_WORK INSTRUCTION_
Drop the images; return everything else in the listing below exactly.

_AVAILABLE DATA_
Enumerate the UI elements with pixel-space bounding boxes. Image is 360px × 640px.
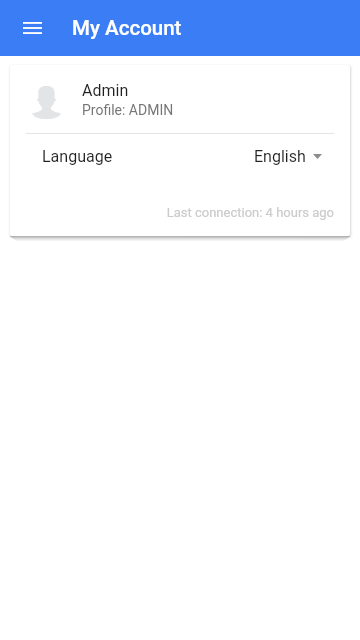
- staticText: Profile: ADMIN: [82, 102, 174, 118]
- staticText: Last connection: 4 hours ago: [10, 205, 334, 220]
- button[interactable]: Open navigation drawer: [8, 4, 56, 52]
- button[interactable]: Admin: [10, 65, 350, 133]
- staticText: English: [254, 147, 306, 166]
- button[interactable]: Language: [10, 133, 350, 179]
- staticText: Admin: [82, 81, 129, 100]
- staticText: My Account: [72, 16, 182, 40]
- staticText: Language: [42, 147, 113, 166]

_RESULT FOR THIS EXERCISE_
Enumerate the UI elements with pixel-space bounding boxes. Image is 360px × 640px.
- staticText: Profile: ADMIN: [82, 102, 174, 118]
- staticText: Last connection: 4 hours ago: [10, 205, 334, 220]
- button[interactable]: Open navigation drawer: [8, 4, 56, 52]
- button[interactable]: Admin: [10, 65, 350, 133]
- staticText: English: [254, 147, 306, 166]
- button[interactable]: Language: [10, 133, 350, 179]
- staticText: Admin: [82, 81, 129, 100]
- staticText: My Account: [72, 16, 182, 40]
- staticText: Language: [42, 147, 113, 166]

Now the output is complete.